Exercise prompt -
Every line of the listing below is to be duplicated exactly, with the pictures left out.

Source data -
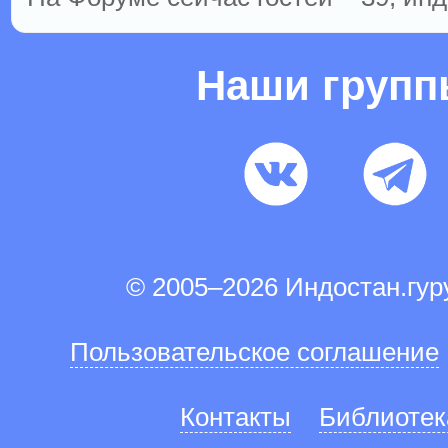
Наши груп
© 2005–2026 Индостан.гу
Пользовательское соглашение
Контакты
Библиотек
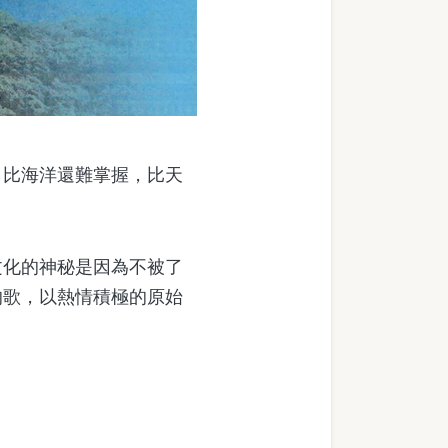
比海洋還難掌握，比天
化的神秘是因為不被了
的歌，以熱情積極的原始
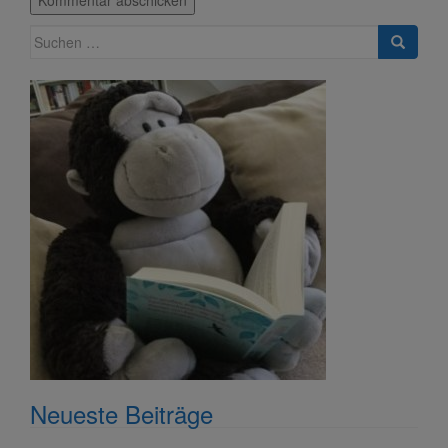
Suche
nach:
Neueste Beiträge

Expected output -
Наши груп
© 2005–2026 Индостан.гу
Пользовательское соглашение
Контакты
Библиотек
比海洋還難掌握，比天
化的神秘是因為不被了
的歌，以熱情積極的原始
Suche
nach:
Neueste Beiträge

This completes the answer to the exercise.